The SCO is, as is evident, a potential player in Afghanistan that doesn’t stand in an alliance with the US even though the US is itself in the middle of finding its way out of the country. It can also mean that the SCO has little to no confidence in the US’s stated intentions of ending the war through dialogue. As an example of the US’s desperation to get out, Afghan-born US diplomat Zalmay Khalilzad has been negotiating with the Taliban for months without even including the Afghanistan government in the talks.
For Afghanistan itself, the SCO is an extremely fruitful source of postwar reconstruction and development. Indeed, as it has been observed, the SCO could be a potential springboard for Afghanistan to participate in regional integration and improve connectivity with neighbouring countries.

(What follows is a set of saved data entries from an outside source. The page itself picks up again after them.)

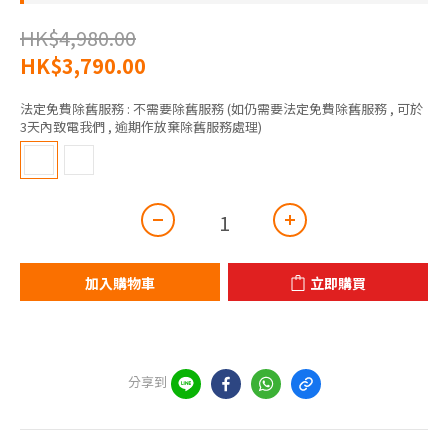
HK$4,980.00
HK$3,790.00
法定免費除舊服務
: 不需要除舊服務 (如仍需要法定免費除舊服務 , 可於
3天內致電我們 , 逾期作放棄除舊服務處理)
加入購物車
立即購買
分享到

Whereas there could hardly be any doubt about the crucial role that regional countries can play in mitigating the seemingly endless crisis, now almost 18 years in duration, the reason the SCO continues to stand apart from the US peace process is the on-going ‘dry season’ of relations between the US and China i.e., the trade war initiated by US President Donald Trump, and a series of other confrontations – sanctions the US has imposed on Russia the Iran crisis that has blown up as a result of Washington’s voiding the Joint Comprehensive Plan of Action (the JCPOA), nuclear treaty negotiated by former President Obama’s administration, and Russia’s backing to the Assad regime in Syria.
China, in fact, made sure that the ongoing trade war received adequate attention in the joint declaration, leading all the countries to jointly condemn the US “protectionism” and call for a “rule-based” and a “multipolar world order.”
Perhaps one reason why the SCO members, particularly China and Russia, have little to no confidence in the US-led peace process, especially under the Trump administration, is the way this administration has mismanaged the JCPOA with Tehran. What if the US makes an agreement with the Taliban/Afghanistan and then unilaterally ends the agreement at some point?
These concerns throw some light on why the SCO has expressed its preference for a peace process through the UN rather than any one actor. Importantly enough, the SCO doesn’t just want the UN to play a secondary and mediator role; it wants it to play a “central coordinating role” to end the war and put Afghanistan on the path to peace and development.
What all this means is that the path the SCO has chartered is meant to make sure that the US continues to lose its grip on Afghanistan in particular and on the region in general. In the spirit of “multipolar world order,” the SCO aims to make sure that the war ends and that it happens in a way that leaves the US with no tentacles to influence the post-exit scenario.
Salman Rafi Sheikh is a Pakistan-based academic and a longtime Asia Sentinel contributor.